England’s first solar-powered bus fleet
The Big Lemon (soon to be renamed The Big Orange) is a privately-owned fleet of solar-powered buses in Brighton that used to run on oil donated from local chip shops. Today it offers conventional bus trips plus a college shuttle bus and hires out buses for parties. You can even nominate someone whose lives could be brightened up with a bus trip with friends. But limited to Sussex, so the bus doesn’t run out of solar power, to take you back home!
home to England’s most notorious smugglers
Back in the day, Hastings was the main landing point for notorious smugglers who would board ships in the English channel and kill anyone who resisted them taking the cargo. Today the 3-mile seafront boasts two of England’s remaining railways (cliff-lifts).
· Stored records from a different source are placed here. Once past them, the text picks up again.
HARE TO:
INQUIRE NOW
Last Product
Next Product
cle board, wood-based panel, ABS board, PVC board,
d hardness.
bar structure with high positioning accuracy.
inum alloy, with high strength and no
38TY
The Battle of Hastings in 1066 is well-known, but was actually in the town of Battle nearby (but you couldn’t call it the Battle of Battle, because that would sound silly).
The local pier is one of many burned down in an arson attack, though local company Harbor Designs makes beautiful furniture made from reclaimed planks, to stop them going to waste and to preserve history.
Ashdown Forest (home to Winnie-the-Pooh!)
Pooh Corner and the bridge where the friends play Pooh Sticks is situated in the village of Hartfield. This beautiful bear of very little brain remains one of our best-loved collections of stories, for children and adults alike, for such wisdom as:
Don’t underestimate the value of Doing Nothing. Of just going along, listening to all the things you can’t hear, and not bothering.